▶ [Exercise prompt]: All of the records below are to be given again word for word, with the pictures removed.

▶ [Provided data]:
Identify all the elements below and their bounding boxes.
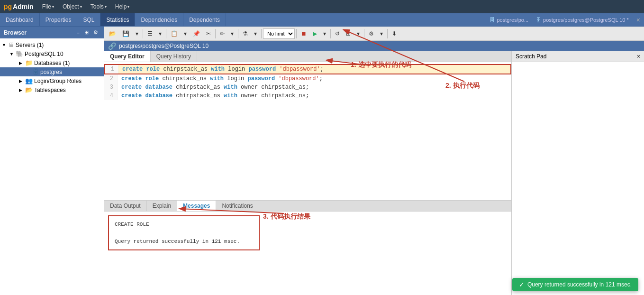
macro-down-button[interactable]: ▾ (377, 28, 386, 39)
list-button[interactable]: ☰ (145, 28, 155, 39)
toolbar-separator (143, 29, 143, 38)
tree-item-tablespaces[interactable]: ▶ 📂 Tablespaces (0, 85, 104, 94)
tab-close-button[interactable]: × (633, 16, 644, 24)
content-area: 📂 💾 ▾ ☰ ▾ 📋 ▾ 📌 ✂ ✏ ▾ ⚗ ▾ No limit ⏹ ▶ ▾ (104, 27, 644, 295)
limit-select[interactable]: No limit (263, 28, 295, 39)
scratch-pad-panel: Scratch Pad × (511, 51, 644, 295)
menu-help[interactable]: Help ▾ (111, 1, 134, 12)
save-button[interactable]: 💾 (119, 28, 132, 39)
run-down-button[interactable]: ▾ (320, 28, 329, 39)
login-roles-icon: 👥 (25, 77, 33, 84)
view-button[interactable]: ⊞ (343, 28, 354, 39)
list-down-button[interactable]: ▾ (156, 28, 164, 39)
code-editor[interactable]: 1 create role chirpstack_as with login p… (104, 62, 511, 200)
chevron-down-icon: ▾ (52, 5, 54, 9)
sidebar-grid-view-button[interactable]: ⊞ (82, 28, 91, 37)
connection-info-full: 🗄 postgres/postgres@PostgreSQL 10 * (532, 17, 633, 23)
line-content: create database chirpstack_as with owner… (118, 83, 309, 92)
status-bar: ✓ Query returned successfully in 121 mse… (512, 278, 638, 291)
db-icon2: 🗄 (536, 17, 541, 23)
message-line-3: Query returned successfully in 121 msec. (115, 237, 253, 246)
edit-down-button[interactable]: ▾ (228, 28, 236, 39)
bottom-panel: Data Output Explain Messages Notificatio… (104, 200, 511, 295)
messages-content: CREATE ROLE Query returned successfully … (104, 212, 511, 295)
server-icon: 🖥 (8, 41, 14, 48)
logo-pg: pg (4, 3, 12, 10)
line-number: 2 (104, 74, 118, 83)
sidebar-config-button[interactable]: ⚙ (91, 28, 100, 37)
tab-explain[interactable]: Explain (147, 201, 177, 211)
menu-file[interactable]: File ▾ (38, 1, 58, 12)
line-number: 1 (105, 65, 118, 74)
line-number: 3 (104, 83, 118, 92)
scratch-pad-close-button[interactable]: × (637, 53, 640, 60)
tab-query-editor[interactable]: Query Editor (104, 51, 151, 62)
tab-dependencies[interactable]: Dependencies (135, 13, 183, 26)
copy-button[interactable]: 📋 (168, 28, 181, 39)
chevron-down-icon: ▾ (80, 5, 82, 9)
databases-folder-icon: 📁 (25, 59, 33, 66)
code-line-1: 1 create role chirpstack_as with login p… (104, 64, 511, 74)
macro-button[interactable]: ⚙ (366, 28, 377, 39)
tree-item-login-roles[interactable]: ▶ 👥 Login/Group Roles (0, 76, 104, 85)
sidebar-header: Browser ≡ ⊞ ⚙ (0, 27, 104, 38)
tab-query-history[interactable]: Query History (151, 51, 197, 62)
tree-item-servers[interactable]: ▼ 🖥 Servers (1) (0, 40, 104, 49)
cut-button[interactable]: ✂ (203, 28, 214, 39)
menu-tools[interactable]: Tools ▾ (87, 1, 110, 12)
tree-expand-icon: ▶ (19, 61, 24, 65)
chevron-down-icon: ▾ (105, 5, 107, 9)
line-content: create database chirpstack_ns with owner… (118, 92, 309, 100)
tab-properties[interactable]: Properties (40, 13, 78, 26)
toolbar-separator (387, 29, 388, 38)
toolbar-separator (238, 29, 238, 38)
tree-item-postgres-db[interactable]: 🗄 postgres (0, 67, 104, 76)
tab-messages[interactable]: Messages (177, 201, 216, 211)
db-icon: 🗄 (490, 17, 495, 23)
view-down-button[interactable]: ▾ (354, 28, 363, 39)
tab-data-output[interactable]: Data Output (104, 201, 147, 211)
filter-button[interactable]: ⚗ (240, 28, 251, 39)
tab-dashboard[interactable]: Dashboard (0, 13, 40, 26)
editor-container: 1 create role chirpstack_as with login p… (104, 62, 511, 200)
line-content: create role chirpstack_ns with login pas… (118, 74, 323, 83)
tab-dependents[interactable]: Dependents (183, 13, 226, 26)
stop-button[interactable]: ⏹ (298, 28, 309, 39)
line-content: create role chirpstack_as with login pas… (118, 65, 324, 74)
status-check-icon: ✓ (519, 281, 525, 288)
edit-button[interactable]: ✏ (217, 28, 227, 39)
toolbar-separator (330, 29, 331, 38)
filter-down-button[interactable]: ▾ (251, 28, 260, 39)
sidebar-tree: ▼ 🖥 Servers (1) ▼ 🐘 PostgreSQL 10 ▶ 📁 Da… (0, 38, 104, 295)
tab-notifications[interactable]: Notifications (216, 201, 259, 211)
menu-object[interactable]: Object ▾ (59, 1, 86, 12)
header-bar: pgAdmin File ▾ Object ▾ Tools ▾ Help ▾ (0, 0, 644, 13)
connection-info-short: 🗄 postgres/po... (486, 17, 532, 23)
download-button[interactable]: ⬇ (389, 28, 399, 39)
editor-tabs: Query Editor Query History (104, 51, 511, 62)
logo-admin: Admin (13, 3, 34, 10)
commit-button[interactable]: ↺ (332, 28, 343, 39)
postgres-db-icon: 🗄 (33, 68, 39, 75)
connection-icon: 🔗 (108, 42, 116, 50)
tree-item-databases[interactable]: ▶ 📁 Databases (1) (0, 58, 104, 67)
message-line-2 (115, 229, 253, 237)
sidebar: Browser ≡ ⊞ ⚙ ▼ 🖥 Servers (1) ▼ 🐘 Postgr… (0, 27, 104, 295)
save-down-button[interactable]: ▾ (133, 28, 141, 39)
tab-sql[interactable]: SQL (77, 13, 100, 26)
tree-expand-icon: ▶ (19, 79, 24, 83)
editor-panel: Query Editor Query History 1 create role… (104, 51, 644, 295)
code-line-3: 3 create database chirpstack_as with own… (104, 83, 511, 92)
scratch-pad-content[interactable] (512, 62, 644, 295)
tab-statistics[interactable]: Statistics (100, 13, 135, 26)
copy-down-button[interactable]: ▾ (181, 28, 190, 39)
paste-button[interactable]: 📌 (190, 28, 203, 39)
messages-box: CREATE ROLE Query returned successfully … (108, 215, 260, 250)
sidebar-list-view-button[interactable]: ≡ (75, 28, 82, 37)
open-folder-button[interactable]: 📂 (106, 28, 119, 39)
tree-item-postgresql10[interactable]: ▼ 🐘 PostgreSQL 10 (0, 49, 104, 58)
tree-expand-icon: ▶ (19, 88, 24, 92)
code-line-4: 4 create database chirpstack_ns with own… (104, 92, 511, 100)
tab-bar: Dashboard Properties SQL Statistics Depe… (0, 13, 644, 27)
run-button[interactable]: ▶ (310, 28, 320, 39)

▶ [Completed exercise]:
Identify all the elements below and their bounding boxes.
macro-down-button[interactable]: ▾ (377, 28, 386, 39)
list-button[interactable]: ☰ (145, 28, 155, 39)
toolbar-separator (143, 29, 143, 38)
tree-item-tablespaces[interactable]: ▶ 📂 Tablespaces (0, 85, 104, 94)
tab-close-button[interactable]: × (633, 16, 644, 24)
content-area: 📂 💾 ▾ ☰ ▾ 📋 ▾ 📌 ✂ ✏ ▾ ⚗ ▾ No limit ⏹ ▶ ▾ (104, 27, 644, 295)
limit-select[interactable]: No limit (263, 28, 295, 39)
scratch-pad-panel: Scratch Pad × (511, 51, 644, 295)
menu-help[interactable]: Help ▾ (111, 1, 134, 12)
save-button[interactable]: 💾 (119, 28, 132, 39)
run-down-button[interactable]: ▾ (320, 28, 329, 39)
login-roles-icon: 👥 (25, 77, 33, 84)
view-button[interactable]: ⊞ (343, 28, 354, 39)
list-down-button[interactable]: ▾ (156, 28, 164, 39)
code-editor[interactable]: 1 create role chirpstack_as with login p… (104, 62, 511, 200)
chevron-down-icon: ▾ (52, 5, 54, 9)
sidebar-grid-view-button[interactable]: ⊞ (82, 28, 91, 37)
connection-info-full: 🗄 postgres/postgres@PostgreSQL 10 * (532, 17, 633, 23)
line-content: create database chirpstack_as with owner… (118, 83, 309, 92)
status-bar: ✓ Query returned successfully in 121 mse… (512, 278, 638, 291)
db-icon2: 🗄 (536, 17, 541, 23)
message-line-3: Query returned successfully in 121 msec. (115, 237, 253, 246)
edit-down-button[interactable]: ▾ (228, 28, 236, 39)
bottom-panel: Data Output Explain Messages Notificatio… (104, 200, 511, 295)
messages-content: CREATE ROLE Query returned successfully … (104, 212, 511, 295)
server-icon: 🖥 (8, 41, 14, 48)
logo-pg: pg (4, 3, 12, 10)
line-number: 2 (104, 74, 118, 83)
sidebar-config-button[interactable]: ⚙ (91, 28, 100, 37)
tab-explain[interactable]: Explain (147, 201, 177, 211)
menu-file[interactable]: File ▾ (38, 1, 58, 12)
line-number: 1 (105, 65, 118, 74)
line-number: 3 (104, 83, 118, 92)
scratch-pad-close-button[interactable]: × (637, 53, 640, 60)
tab-query-editor[interactable]: Query Editor (104, 51, 151, 62)
tab-dependencies[interactable]: Dependencies (135, 13, 183, 26)
copy-button[interactable]: 📋 (168, 28, 181, 39)
chevron-down-icon: ▾ (80, 5, 82, 9)
databases-folder-icon: 📁 (25, 59, 33, 66)
code-line-1: 1 create role chirpstack_as with login p… (104, 64, 511, 74)
macro-button[interactable]: ⚙ (366, 28, 377, 39)
tree-item-login-roles[interactable]: ▶ 👥 Login/Group Roles (0, 76, 104, 85)
sidebar-header: Browser ≡ ⊞ ⚙ (0, 27, 104, 38)
tab-query-history[interactable]: Query History (151, 51, 197, 62)
tree-item-servers[interactable]: ▼ 🖥 Servers (1) (0, 40, 104, 49)
cut-button[interactable]: ✂ (203, 28, 214, 39)
menu-tools[interactable]: Tools ▾ (87, 1, 110, 12)
tree-expand-icon: ▶ (19, 61, 24, 65)
chevron-down-icon: ▾ (105, 5, 107, 9)
line-content: create database chirpstack_ns with owner… (118, 92, 309, 100)
tab-properties[interactable]: Properties (40, 13, 78, 26)
toolbar-separator (387, 29, 388, 38)
toolbar-separator (238, 29, 238, 38)
tree-item-postgres-db[interactable]: 🗄 postgres (0, 67, 104, 76)
tab-messages[interactable]: Messages (177, 201, 216, 211)
db-icon: 🗄 (490, 17, 495, 23)
view-down-button[interactable]: ▾ (354, 28, 363, 39)
tab-data-output[interactable]: Data Output (104, 201, 147, 211)
filter-button[interactable]: ⚗ (240, 28, 251, 39)
tab-dashboard[interactable]: Dashboard (0, 13, 40, 26)
editor-container: 1 create role chirpstack_as with login p… (104, 62, 511, 200)
line-content: create role chirpstack_ns with login pas… (118, 74, 323, 83)
tab-dependents[interactable]: Dependents (183, 13, 226, 26)
stop-button[interactable]: ⏹ (298, 28, 309, 39)
line-content: create role chirpstack_as with login pas… (118, 65, 324, 74)
status-check-icon: ✓ (519, 281, 525, 288)
edit-button[interactable]: ✏ (217, 28, 227, 39)
toolbar-separator (330, 29, 331, 38)
filter-down-button[interactable]: ▾ (251, 28, 260, 39)
sidebar-tree: ▼ 🖥 Servers (1) ▼ 🐘 PostgreSQL 10 ▶ 📁 Da… (0, 38, 104, 295)
tab-notifications[interactable]: Notifications (216, 201, 259, 211)
menu-object[interactable]: Object ▾ (59, 1, 86, 12)
header-bar: pgAdmin File ▾ Object ▾ Tools ▾ Help ▾ (0, 0, 644, 13)
connection-info-short: 🗄 postgres/po... (486, 17, 532, 23)
download-button[interactable]: ⬇ (389, 28, 399, 39)
editor-tabs: Query Editor Query History (104, 51, 511, 62)
logo-admin: Admin (13, 3, 34, 10)
commit-button[interactable]: ↺ (332, 28, 343, 39)
postgres-db-icon: 🗄 (33, 68, 39, 75)
connection-icon: 🔗 (108, 42, 116, 50)
tree-item-databases[interactable]: ▶ 📁 Databases (1) (0, 58, 104, 67)
message-line-2 (115, 229, 253, 237)
sidebar: Browser ≡ ⊞ ⚙ ▼ 🖥 Servers (1) ▼ 🐘 Postgr… (0, 27, 104, 295)
save-down-button[interactable]: ▾ (133, 28, 141, 39)
tab-sql[interactable]: SQL (77, 13, 100, 26)
tree-expand-icon: ▶ (19, 79, 24, 83)
editor-panel: Query Editor Query History 1 create role… (104, 51, 644, 295)
code-line-3: 3 create database chirpstack_as with own… (104, 83, 511, 92)
scratch-pad-content[interactable] (512, 62, 644, 295)
tab-statistics[interactable]: Statistics (100, 13, 135, 26)
copy-down-button[interactable]: ▾ (181, 28, 190, 39)
paste-button[interactable]: 📌 (190, 28, 203, 39)
messages-box: CREATE ROLE Query returned successfully … (108, 215, 260, 250)
sidebar-list-view-button[interactable]: ≡ (75, 28, 82, 37)
open-folder-button[interactable]: 📂 (106, 28, 119, 39)
tree-item-postgresql10[interactable]: ▼ 🐘 PostgreSQL 10 (0, 49, 104, 58)
tree-expand-icon: ▶ (19, 88, 24, 92)
code-line-4: 4 create database chirpstack_ns with own… (104, 92, 511, 100)
tab-bar: Dashboard Properties SQL Statistics Depe… (0, 13, 644, 27)
run-button[interactable]: ▶ (310, 28, 320, 39)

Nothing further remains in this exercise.